The big consulting firms already are trying to capitalize on the trend. For example Accenture/Avanade is partnering with Microsoft to help deliver a wide range of advanced capabilities through Microsoft’s Azure cloud.  Similarly, Capgemini clearly has been brushing up on supercomputing trends for the future

Not coincidentally, the technology to perform HPC-style computing now is coming within the reach of conventional businesses with regular IT organizations. HPC is being delivered through compute clusters, compute grids, and increasingly via the cloud. And the compute clusters or grids can be nothing more than loosely connected Windows servers, not much different from the machines running throughout the organization.

The driver for this new-found interest in HPC is not a new mission to Mars or a sudden race to capitalize on the discovery of the Higgs boson. Behind the interest in HPC is data analytics, especially analytics of Big Data, preferably in near real time.  This requires the ability to capture, sort, filter, and correlate massive volumes of data to find worthwhile business insights.
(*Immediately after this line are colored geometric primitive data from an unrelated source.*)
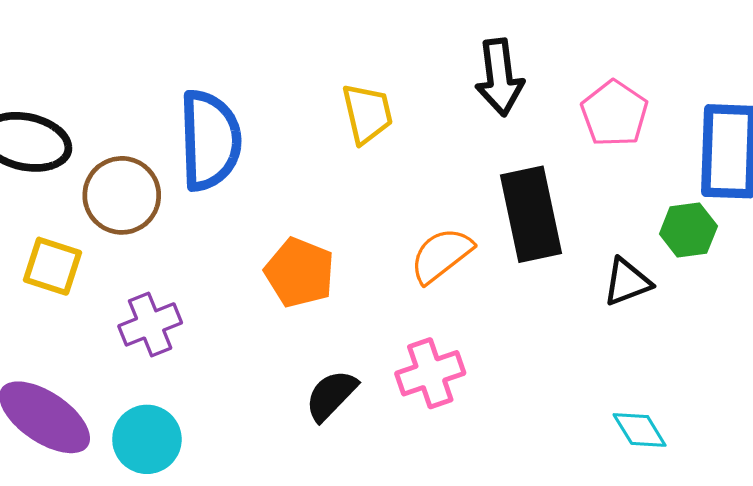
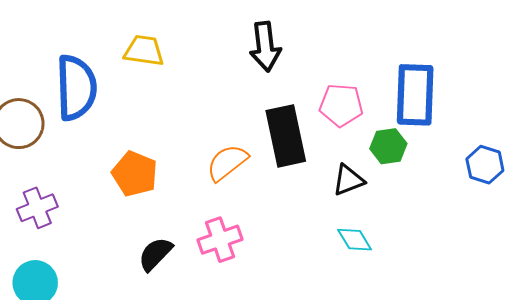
yellow trapezoid: (367, 114) -> (144, 51), moved, turned -69
pink pentagon: (614, 114) -> (341, 105), moved, turned -30
cyan diamond: (640, 430) -> (355, 240), moved

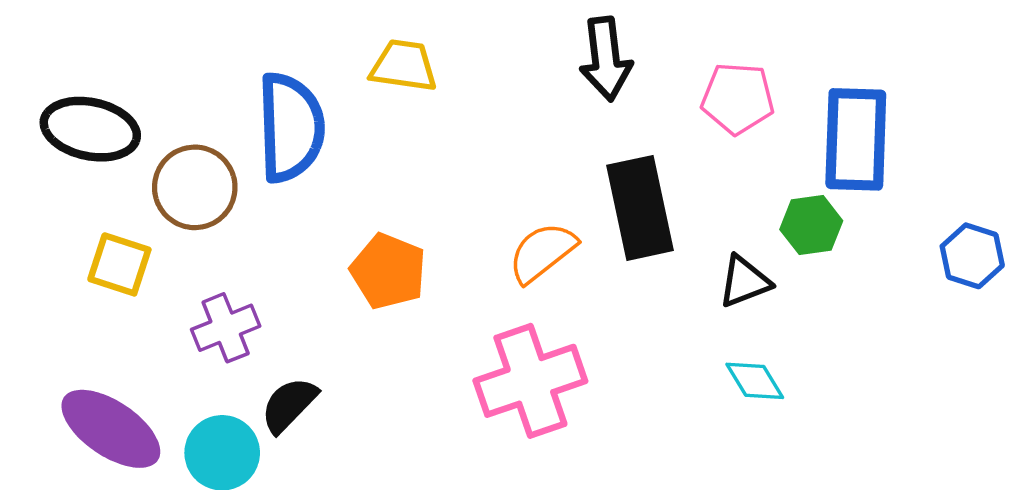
pink pentagon: (341, 105) -> (738, 98), moved
pink cross: (220, 240) -> (530, 381), size x1.5
black semicircle: (155, 254) -> (289, 405), moved

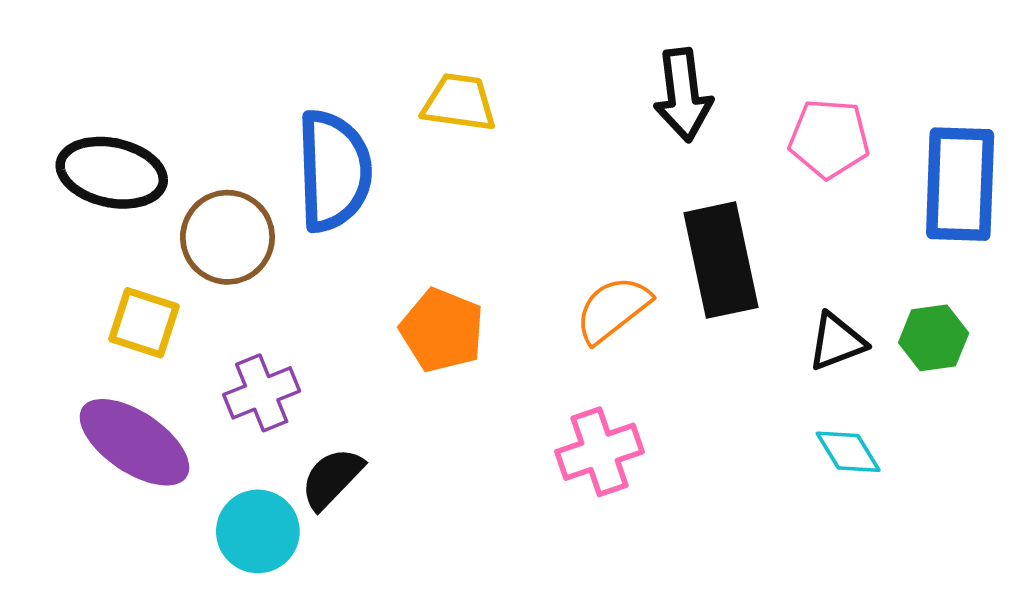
green hexagon: (811, 225) -> (934, 338), moved
pink cross: (530, 381) -> (599, 452), size x0.7
purple ellipse: (111, 429) -> (134, 442), moved

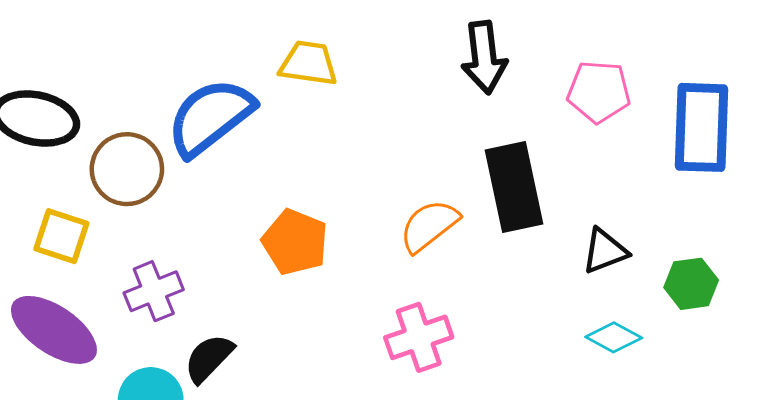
blue semicircle: (334, 171) -> (210, 117), turned -126
green hexagon: (934, 338) -> (691, 284), moved
cyan diamond: (848, 452) -> (614, 337), turned -30

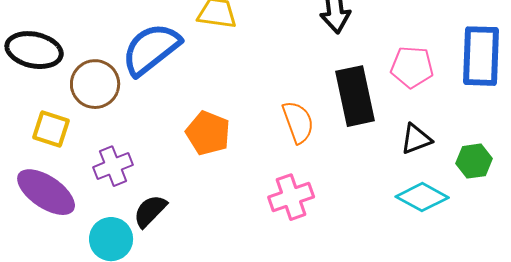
pink pentagon: (599, 92) -> (412, 67), moved
orange semicircle: (429, 226) -> (298, 122), turned 108
cyan diamond: (614, 337) -> (422, 197), size x1.4

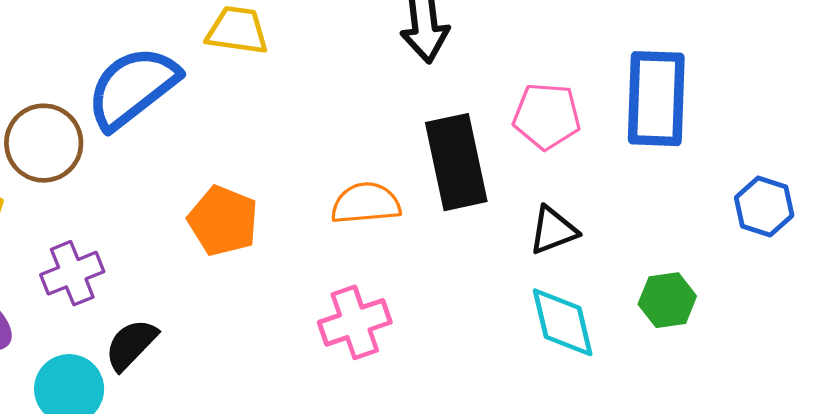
orange semicircle: (298, 122) -> (366, 203), turned -75
green hexagon: (474, 161) -> (667, 300), moved
cyan diamond: (422, 197) -> (563, 322), turned 48

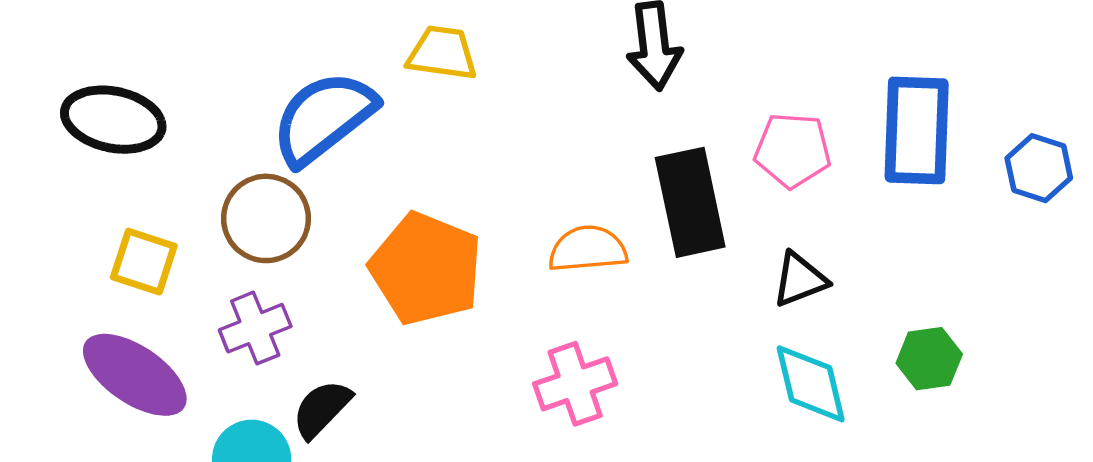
brown circle: (44, 143) -> (266, 218), moved
blue hexagon: (764, 207) -> (1039, 168), moved
orange pentagon: (223, 221) -> (426, 269), size x1.4

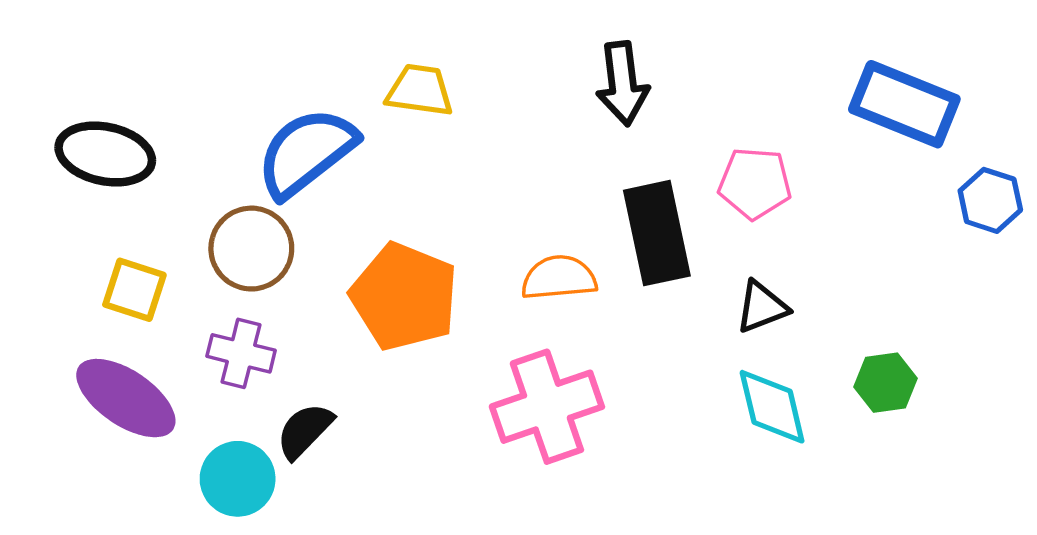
blue rectangle: (917, 130) -> (904, 104), moved, turned -70
purple cross: (255, 328) -> (241, 353), turned 36
pink cross: (575, 384) -> (547, 407), size x1.4

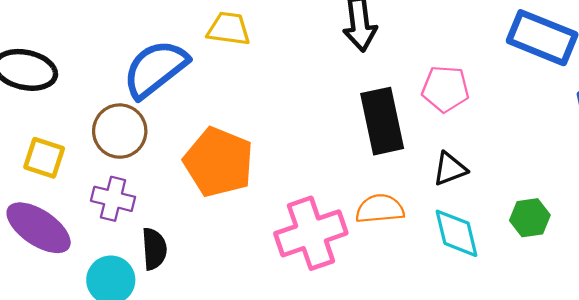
orange semicircle: (559, 278) -> (380, 209), moved
black semicircle: (305, 431) -> (154, 249), turned 132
Long-time HPC players like IBM, HP, SGI, and Dell are revamping their offerings for this new take on HPC. They are being joined by a new breed of compute-intensive analytics driven, cloud-based HPC players including Amazon’s Cluster Compute Instances, Appistry, and Microsoft’s Project Daytona, beyond whatever it does with Azure.

Not surprising, IBM has taken the lead in bringing what it now calls technical computing solutions within reach by making it complete, affordable, easy to deploy, and sufficiently scalable to accommodate workload growth and business expansion. It also aims to simplify administration through intuitive management tools that free companies to focus on business goals, not high-performance computing. In the process, it has ditched the HPC label—too geeky.
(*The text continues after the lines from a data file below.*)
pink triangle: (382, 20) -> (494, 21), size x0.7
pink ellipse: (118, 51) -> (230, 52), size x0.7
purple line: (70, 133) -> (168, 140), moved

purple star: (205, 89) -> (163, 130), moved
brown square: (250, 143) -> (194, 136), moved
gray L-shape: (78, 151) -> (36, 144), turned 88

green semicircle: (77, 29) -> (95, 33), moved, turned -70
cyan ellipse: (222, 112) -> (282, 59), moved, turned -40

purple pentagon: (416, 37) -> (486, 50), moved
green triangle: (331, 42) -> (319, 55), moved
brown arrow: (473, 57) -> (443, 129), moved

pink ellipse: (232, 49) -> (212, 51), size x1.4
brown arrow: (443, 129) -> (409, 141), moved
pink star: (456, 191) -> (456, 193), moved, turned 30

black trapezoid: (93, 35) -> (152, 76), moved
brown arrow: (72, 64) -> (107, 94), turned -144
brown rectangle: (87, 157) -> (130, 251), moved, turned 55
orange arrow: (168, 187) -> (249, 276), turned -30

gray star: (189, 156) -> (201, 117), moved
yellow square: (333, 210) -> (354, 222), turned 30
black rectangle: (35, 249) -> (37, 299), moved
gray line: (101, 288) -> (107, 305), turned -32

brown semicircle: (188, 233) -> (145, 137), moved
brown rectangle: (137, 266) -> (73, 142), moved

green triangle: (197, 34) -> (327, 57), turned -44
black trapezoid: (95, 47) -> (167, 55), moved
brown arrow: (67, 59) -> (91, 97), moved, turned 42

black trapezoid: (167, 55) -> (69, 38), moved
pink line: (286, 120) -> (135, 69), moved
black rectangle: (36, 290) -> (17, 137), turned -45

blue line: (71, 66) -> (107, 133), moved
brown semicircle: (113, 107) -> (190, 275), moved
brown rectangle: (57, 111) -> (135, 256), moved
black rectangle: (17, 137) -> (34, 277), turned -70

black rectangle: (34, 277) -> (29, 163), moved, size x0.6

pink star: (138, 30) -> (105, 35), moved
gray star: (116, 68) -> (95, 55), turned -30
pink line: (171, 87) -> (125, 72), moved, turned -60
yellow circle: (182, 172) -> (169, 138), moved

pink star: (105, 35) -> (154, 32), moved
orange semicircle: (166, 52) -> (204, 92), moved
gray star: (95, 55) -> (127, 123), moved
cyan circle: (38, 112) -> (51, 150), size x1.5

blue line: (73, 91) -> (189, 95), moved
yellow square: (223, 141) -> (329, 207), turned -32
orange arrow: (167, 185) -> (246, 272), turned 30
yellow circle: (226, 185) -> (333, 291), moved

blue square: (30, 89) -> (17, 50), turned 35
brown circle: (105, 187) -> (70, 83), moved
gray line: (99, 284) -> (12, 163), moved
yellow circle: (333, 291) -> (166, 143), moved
IBM is doing this mainly by bringing Platform Computing, a recent acquisition, to the HPC party. These include Platform LSF and Platform Symphony to enable up to 100% server utilization, Platform Cluster Manager, System x iDataPlex, and System Storage DCS3700 for parallel file management storage plus offerings for Big Data and cloud computing.  Previously iDataPlex was IBM’s main HPC offering.
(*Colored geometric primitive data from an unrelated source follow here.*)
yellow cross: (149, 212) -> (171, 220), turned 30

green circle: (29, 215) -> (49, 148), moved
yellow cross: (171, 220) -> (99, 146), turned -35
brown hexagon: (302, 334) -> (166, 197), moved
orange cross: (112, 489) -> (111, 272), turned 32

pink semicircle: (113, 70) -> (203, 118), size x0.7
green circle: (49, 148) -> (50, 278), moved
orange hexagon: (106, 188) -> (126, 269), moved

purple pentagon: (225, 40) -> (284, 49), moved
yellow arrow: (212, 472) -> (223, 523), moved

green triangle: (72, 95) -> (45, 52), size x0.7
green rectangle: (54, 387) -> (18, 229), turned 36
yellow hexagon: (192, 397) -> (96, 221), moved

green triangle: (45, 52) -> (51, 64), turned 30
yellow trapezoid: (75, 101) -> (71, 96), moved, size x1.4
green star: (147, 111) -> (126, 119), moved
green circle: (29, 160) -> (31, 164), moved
With these platforms almost any organization can attack the same complex, multi-dimensional analytic problems that took way too long or were not even feasible with the usual corporate systems. The new generation of HPC can still handle compute-intensive supercomputing workloads, but they also can handle heavy analytic workloads and Big Data processing fast.

And they do it in ways that don’t require big investments in more technology and or the need to recruit a cadre of hardcore compute geeks. Where once supercomputing focused primarily on delivering megaflops (millions of floating point operations per second), petaflops, or even exaflops, now companies are looking to leverage affordable technical computing tools for problems that are less complicated than, say, intergalactic navigation yet still deliver important business results .

Initially HPC or supercomputing was considered the realm of large government research being conducted by secretive agencies and esoteric think tanks. Today, HPC is poised to go mainstream. Now companies in financial services, media, telecommunication, and life sciences are adopting HPC for modeling, simulations, and predictive analyses of various types. Financial services firms, for example, want real time analytics to deliver improved risk management, faster and more accurate credit valuation assessments, multi-dimensional pricing, and actuarial analyses.

While some of the work still has a distinct scientific flavor, like next-generation genomics or 3D computer modeling, others HPC activities seem like conventional business application processing. These include financial data analysis, real-time CRM, social sentiment analysis, data mining of unstructured data, and retail merchandising analysis and planning.

The role of IT will revolve around working with the business managers to identify the need and build the business case. Then IT assembles the technology from a range of off-the-shelf choices and captures and manages the data.  Welcome to the world of supercomputing for everyone.